Chapter One focuses on De Hooghe’s youth. The son of an illiterate button-maker and the daughter of a shipwright, De Hooghe attends Latin school in Amsterdam where his academic brilliance and social ambitions are fostered. Chapter Two charts his rapid ascent to become the most popular Dutch printmaker in just ten years, thriving in a declining market and starting a family. A prolific etcher, he makes numerous newsprints, book illustrations, and other genres, but almost never ‘art’ prints. Van Nierop considers most of De Hooghe’s workmanship to be less refined than that of contemporaries such has Gerard de Lairesse, “let alone…Rembrandt,” although he acknowledges that Romeyn was certainly capable of fine etching when he wanted (67). Instead, Romeyn developed an efficient style to quickly etch dense, theatrical compositions. Van Nierop’s articulation of an alternative set of values for the appraisal of early modern prints is an appreciated insight, as our field continues to overemphasize the ‘genius’ painter-engraver and ‘art’ prints. Chapter Three analyses De Hooghe’s patriotic prints made in response to the political turmoil and social revolution in 1672, including his first satirical prints and newsprints about the De Witt brothers’ murder. As the most prolific visual chronicler of William III’s victories, De Hooghe places his considerable skills toward celebrating the man who will become his most important subject and patron. Chapter Four centers on two publications that upended De Hooghe’s reputation. First, the etcher was accused (probably correctly) of making illustrations for the 1678 erotic novel De Dwalende Hoer (The Wandering Whore). Then, he was (probably unfairly) accused of theft and depravity in the 1681 novel Het Wonderlijk Leeven van ‘t Boulonnois Hondje (The Curious Life of the Bolognese Dog).
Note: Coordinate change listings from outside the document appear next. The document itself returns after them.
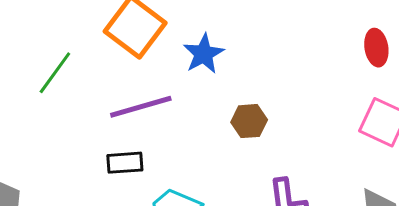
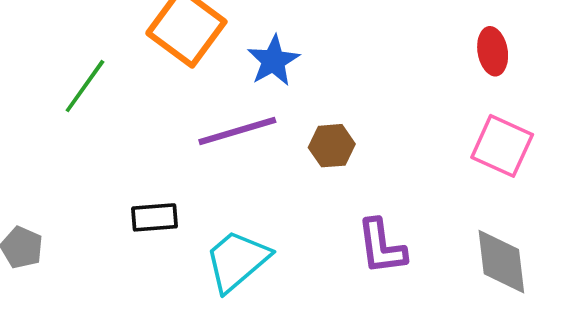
purple line: (141, 107) -> (237, 131), moved
black rectangle: (125, 163) -> (154, 217), moved

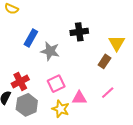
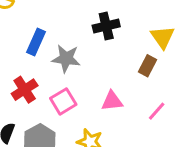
red cross: (20, 81) -> (25, 90), moved
pink square: (56, 84) -> (63, 101), moved
pink triangle: (79, 98) -> (112, 101), moved

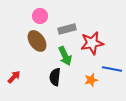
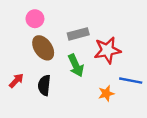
pink circle: (40, 16) -> (35, 19), moved
red arrow: (14, 77) -> (16, 81), moved
black semicircle: (55, 77) -> (44, 85), moved

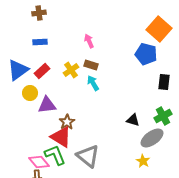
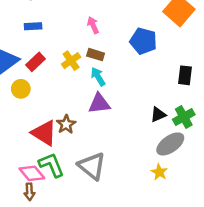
blue pentagon: (146, 54) -> (143, 41), moved
purple triangle: (47, 105) -> (99, 104), moved
black triangle: (133, 120) -> (158, 115), moved, turned -40
red triangle: (61, 137) -> (44, 133), moved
Chapter five follows De Hooghe after his reputation was severely diminished, when a timely inheritance enabled him to move to Haarlem. There he obtains his goal of joining the regent elite, serving on the governing board of orphanages, as a minor judicial magistrate, and cultivating an asymmetrical friendship with Pieter de Graeff. Most impressively of all, he founds a drawing academy, which unfortunately remains shrouded in mystery in terms of its teachers, pupils, and curriculum. Chapters Seven and Eight address De Hooghe’s satirical prints, first those targeting Louis XIV and James II to promote the Glorious Revolution and then the subsequent ones attacking Amsterdam regents who opposed William III in 1690, especially the man who would become Romeyn’s nemesis, Joan Huydecoper van Maarsseveen. In Chapter Nine we learn about the 1690 Pamphlet War, which pits William III against Amsterdam regents concerning the stadholder’s right when in residence abroad to select city sheriffs from a shortlist. Working with Govert Bidloo and Ericus Walten, De Hooghe and others attack the regents for threatening Dutch liberty and aiding the French – with this work encouraged and probably funded by William III’s collaborators. Supporters of Amsterdam’s regent elite accuse the stadholder of wanting to rule the Republic and rehashed the 1678 and 1681 libelous attacks against the De Hooghes.
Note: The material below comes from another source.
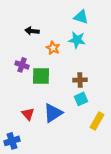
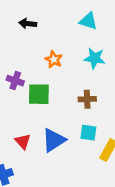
black arrow: (32, 31) -> (28, 24), moved
cyan star: (77, 40) -> (95, 58), moved
cyan square: (81, 99) -> (88, 133), moved, turned 32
Chapter ten recounts how De Hooghe very nearly faced serious consequences for vilifying Amsterdam elites after the lawyer Nicolaas Muys van Holy assembled and had printed the Memorandum of Rights: depositions accusing the etcher of blasphemy, theft, and wanton behavior. Thanks to the unauthorized, premature publication of this document and Romeyn’s Orangist protectors, he barely escaped punishment. Chapter eleven recounts De Hooghe’s scheme to entrap Huydecoper into providing evidence of his bribing witnesses against the etcher. In Chapter twelve, De Hooghe betrays his ally Walten to continue his service for the stadholder-king, including running a spy network, only to see his plans for social climbing thwarted by his daughter Maria Romana’s plans to marry an unsuitable partner. De Hooghe prevents the match, only for her to die prematurely. Chapter thirteen covers Romeyn’s work as a designer of statues, triumphal arches, stained glass, public works, medals, and his creation of a satirical periodical. This includes a professional highpoint and financial boon for the artist: his role as designer and contractor for the triumphal procession for the Stadholder-King entering the Hague. The last chapter explores works by Romeyn produced after the death of William III that commemorate States Party favorites such as the De Witts and Republican ideology. It also explains De Hooghe’s religious beliefs as articulated in the posthumously published Hieroglyphica, which Van Nierop follows Joke Spaans in characterizing as Spinozist and in keeping with the Radical Enlightenment in the late-seventeenth-century Dutch Republic.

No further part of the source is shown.